School reformers often say that great teaching can overcome the effects of poverty. Here, Arthur H. Camins, director of the Center for Innovation in Engineering and Science Education at the Stevens Institute of Technology in Hoboken, N.J., discusses problems with this reform narrative.
By Arthur H. Camins
President Obama and other supporters of current education reform policies often speak about high quality education as students’ only chance to escape from poverty. They also want to promote science and engineering literacy. However, their singular focus on schools as the cure for poverty violates a central crosscutting concept of science and engineering, understanding systems. The National Research Council’s Framework for K-12 Science Education makes the point clearly:
Consideration of flows into and out of the system is a crucial element of system design. In the laboratory or even in field research, the extent to which a system under study can be physically isolated or external conditions controlled is an important element of the design of an investigation and interpretation of results.
Not long ago, an otherwise healthy friend of mine almost died when a localized, microbial infection advanced into full-blown blood poisoning, or sepsis, which is characterized by multiple-organ dysfunction. Only a last-minute intervention saved his life.
Hospitals treat blood infections with powerful antibiotics, coupled with a multitude of strategies to maintain organ function. They recognize that supporting the essential organs is a critical care necessity, even as they work to resolve the underlying infection. Medical professionals understand that a successful treatment plan must address both proximal and distal issues, and that systemic illness must be treated systemically. Indeed, such an approach is now standard operating procedure.
In stark contrast, the current narrative of education reform says that by focusing on the apparent symptoms (e.g. low test scores and too few students prepared for college and career) and treating single organs, such as teacher evaluation and compensation systems, we can cure the causal infection (poverty). In the early 1990s, there was surge of interest in systemic change in education; however, those efforts were short lived in the face of complex problems and mounting impatience for a quick fix. Attempts at systemic change gave way to market-driven competitive solutions and a singular focus on measuring outcomes. We abandoned systemic change for symptomatic change.
To stretch the metaphor a bit, I would argue that the issues that often plague high-poverty schools — such as an overabundance of inexperienced teachers, low expectations among staff and even among families, insufficient challenge and rigor, inequitable distribution of facilities and resources, and inadequate evaluation processes — are akin to the organs. Their prolonged ill health may exacerbate the disease, but they do not cause it.
As with sepsis, we cannot ignore the organs and simply treat the symptoms of poverty’s infection. As with strengthening human organs damaged by microbial driven infection, we need to build up educational systems so that schools and their students are less vulnerable to the effects of poverty. We can give students a fighting chance.
We can do so most effectively in four ways.
First, we need to ensure that teachers have access to and develop expertise with a wide repertoire of the most effective cognitive, social and emotional learning strategies. They also need time for collaboration, support systems to help them develop professional judgment about when to apply which strategies and manageable class sizes so that the needs of individual children can be addressed.
Second, we need to transform the culture of schools and districts from bureaucracies to learning organizations, in which non-defensive self-examination is the norm. Systems with competition, punishment and reward at their core are the antithesis of this culture.
Third, for support systems to be most successful — and for instruction, professional development, and supervision to interact effectively — we need to implement non-threatening feedback systems so that assessment data can be used formatively for iterative improvement.
Fourth, we need to make a massive investment in improving pre-service teacher recruitment, preparation and induction.
Vigorous attention to all of these educational organ supports is a critical care emergency. Quick action on these supports can make schools and their students less susceptible to the infection of poverty, but alone they will not cure poverty… the real infection.
The more successful school systems to which the United States are most frequently compared have less skewed income distributions and greater supports for students and their families — a more systemic approach.

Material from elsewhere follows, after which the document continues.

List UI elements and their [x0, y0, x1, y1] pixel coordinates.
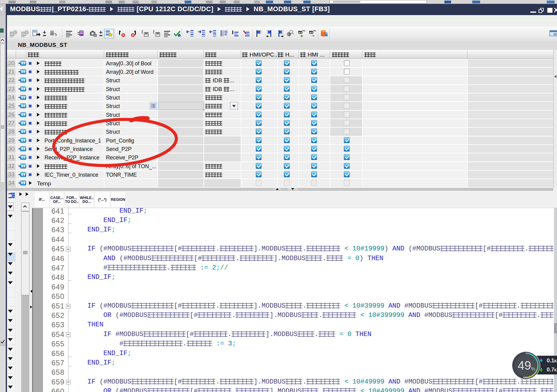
svg-text:49: 49 — [518, 359, 531, 372]
svg-text:%: % — [531, 366, 535, 371]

Our most important investment would be in creating well-paying jobs so that families have stability. In addition, the security of universally available health care, pre-school, after-school and summer programs would bring to poor students, what is a natural part of the lives of their wealthier, and typically more successful, peers. The systemic success of these supports depends not just upon their individual quality, but rather upon their purposeful coherent implementation though community-wide collective action. Finally, we need to abandon the delusion of the last several decades that separate but equal schools are possible at scale. Instead we need to actively promote and incentivize schools that are racially and economically integrated.

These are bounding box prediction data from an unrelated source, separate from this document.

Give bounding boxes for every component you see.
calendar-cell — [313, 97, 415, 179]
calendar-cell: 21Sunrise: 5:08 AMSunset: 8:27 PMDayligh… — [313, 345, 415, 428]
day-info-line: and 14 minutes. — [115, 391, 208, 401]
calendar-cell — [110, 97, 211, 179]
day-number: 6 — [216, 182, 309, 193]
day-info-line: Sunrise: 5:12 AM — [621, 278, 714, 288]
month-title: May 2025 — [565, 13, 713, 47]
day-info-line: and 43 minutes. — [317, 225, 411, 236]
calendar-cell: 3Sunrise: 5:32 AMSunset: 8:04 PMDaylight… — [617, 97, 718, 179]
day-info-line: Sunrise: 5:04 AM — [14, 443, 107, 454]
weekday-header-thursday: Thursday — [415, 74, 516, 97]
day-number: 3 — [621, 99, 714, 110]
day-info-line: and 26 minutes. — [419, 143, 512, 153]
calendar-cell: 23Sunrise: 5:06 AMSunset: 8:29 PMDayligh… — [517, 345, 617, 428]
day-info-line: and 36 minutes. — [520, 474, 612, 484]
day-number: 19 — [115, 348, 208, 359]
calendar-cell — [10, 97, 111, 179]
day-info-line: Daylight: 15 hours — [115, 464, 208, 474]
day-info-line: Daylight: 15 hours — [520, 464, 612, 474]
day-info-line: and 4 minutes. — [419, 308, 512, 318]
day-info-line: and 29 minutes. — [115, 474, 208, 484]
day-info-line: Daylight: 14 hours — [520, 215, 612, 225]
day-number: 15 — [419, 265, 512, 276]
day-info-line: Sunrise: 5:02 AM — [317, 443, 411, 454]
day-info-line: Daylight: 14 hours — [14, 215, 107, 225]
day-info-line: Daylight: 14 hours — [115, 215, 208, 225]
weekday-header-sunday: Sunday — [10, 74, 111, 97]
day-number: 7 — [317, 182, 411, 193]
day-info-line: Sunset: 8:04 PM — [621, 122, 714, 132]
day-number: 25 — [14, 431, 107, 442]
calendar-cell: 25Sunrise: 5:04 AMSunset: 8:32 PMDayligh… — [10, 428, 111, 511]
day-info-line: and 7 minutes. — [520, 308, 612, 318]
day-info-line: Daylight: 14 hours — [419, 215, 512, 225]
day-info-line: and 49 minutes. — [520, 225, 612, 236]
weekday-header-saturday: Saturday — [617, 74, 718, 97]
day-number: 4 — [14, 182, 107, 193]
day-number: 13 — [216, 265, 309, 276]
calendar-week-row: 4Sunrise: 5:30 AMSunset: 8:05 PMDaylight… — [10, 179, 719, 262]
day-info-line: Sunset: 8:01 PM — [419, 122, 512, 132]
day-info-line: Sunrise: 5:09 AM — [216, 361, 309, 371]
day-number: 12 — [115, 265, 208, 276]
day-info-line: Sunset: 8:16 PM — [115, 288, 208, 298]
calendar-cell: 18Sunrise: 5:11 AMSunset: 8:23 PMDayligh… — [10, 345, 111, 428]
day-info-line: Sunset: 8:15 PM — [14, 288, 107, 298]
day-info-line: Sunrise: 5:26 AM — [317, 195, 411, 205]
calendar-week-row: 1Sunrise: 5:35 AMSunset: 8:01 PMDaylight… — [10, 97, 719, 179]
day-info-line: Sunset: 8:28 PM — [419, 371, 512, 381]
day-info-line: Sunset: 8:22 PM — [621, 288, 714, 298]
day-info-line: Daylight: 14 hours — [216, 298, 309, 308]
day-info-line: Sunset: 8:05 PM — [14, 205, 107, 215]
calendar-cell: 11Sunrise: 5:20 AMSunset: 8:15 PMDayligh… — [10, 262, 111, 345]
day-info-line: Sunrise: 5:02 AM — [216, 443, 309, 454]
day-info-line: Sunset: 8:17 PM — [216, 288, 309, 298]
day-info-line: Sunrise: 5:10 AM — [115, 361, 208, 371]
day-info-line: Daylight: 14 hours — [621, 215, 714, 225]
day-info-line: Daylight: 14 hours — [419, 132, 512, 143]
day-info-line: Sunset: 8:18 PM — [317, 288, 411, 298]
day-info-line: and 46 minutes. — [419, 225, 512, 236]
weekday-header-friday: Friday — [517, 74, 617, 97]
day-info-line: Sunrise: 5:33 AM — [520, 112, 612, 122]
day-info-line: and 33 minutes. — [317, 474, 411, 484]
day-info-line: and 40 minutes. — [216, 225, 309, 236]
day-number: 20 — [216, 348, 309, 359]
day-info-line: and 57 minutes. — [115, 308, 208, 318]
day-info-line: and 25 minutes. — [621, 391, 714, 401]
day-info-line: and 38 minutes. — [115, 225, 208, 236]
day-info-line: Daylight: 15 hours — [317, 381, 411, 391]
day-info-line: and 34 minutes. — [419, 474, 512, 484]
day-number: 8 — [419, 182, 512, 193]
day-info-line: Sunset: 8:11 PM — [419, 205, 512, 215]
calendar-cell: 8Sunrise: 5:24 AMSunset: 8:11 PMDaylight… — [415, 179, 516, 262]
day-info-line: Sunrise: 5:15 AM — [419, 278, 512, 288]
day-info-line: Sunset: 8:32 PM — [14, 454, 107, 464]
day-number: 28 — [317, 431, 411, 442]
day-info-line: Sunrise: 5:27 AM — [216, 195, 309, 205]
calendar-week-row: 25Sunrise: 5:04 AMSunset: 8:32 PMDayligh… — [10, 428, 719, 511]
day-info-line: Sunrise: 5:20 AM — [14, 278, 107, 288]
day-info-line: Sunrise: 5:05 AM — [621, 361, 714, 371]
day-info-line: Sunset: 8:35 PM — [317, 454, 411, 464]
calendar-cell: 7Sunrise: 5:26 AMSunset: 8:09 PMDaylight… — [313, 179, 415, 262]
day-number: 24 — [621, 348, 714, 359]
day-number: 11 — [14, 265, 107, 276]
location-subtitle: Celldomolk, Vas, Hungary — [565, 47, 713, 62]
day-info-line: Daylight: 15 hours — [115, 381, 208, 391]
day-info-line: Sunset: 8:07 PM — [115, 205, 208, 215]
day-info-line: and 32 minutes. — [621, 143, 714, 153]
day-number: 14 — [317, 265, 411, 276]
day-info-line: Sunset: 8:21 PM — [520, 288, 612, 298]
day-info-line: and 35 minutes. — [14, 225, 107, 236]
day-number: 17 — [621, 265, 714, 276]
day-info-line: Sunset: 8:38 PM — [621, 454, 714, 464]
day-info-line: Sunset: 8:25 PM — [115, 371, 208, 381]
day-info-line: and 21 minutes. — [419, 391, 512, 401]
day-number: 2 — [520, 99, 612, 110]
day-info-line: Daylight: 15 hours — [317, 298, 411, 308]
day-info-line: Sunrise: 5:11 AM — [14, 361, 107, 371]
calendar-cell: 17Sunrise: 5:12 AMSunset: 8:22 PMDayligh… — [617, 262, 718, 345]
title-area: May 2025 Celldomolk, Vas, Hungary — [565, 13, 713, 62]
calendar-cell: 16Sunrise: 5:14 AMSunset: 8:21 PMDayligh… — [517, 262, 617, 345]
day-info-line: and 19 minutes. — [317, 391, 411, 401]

Let’s not forget to use the strongest medicine to fight the real infection, poverty. Let’s not imagine that by getting more accurate measures of educational organ failure, or by propping up one or another organ that we can cure the disease. As a nation we need to do more than that. I think we know what to do, but so far, we never have. In place of Lyndon Johnson’s “War on Poverty” we now seem to have a war on schools and teachers in the name of ending poverty. We can’t save the patient without attacking the infection. It’s time.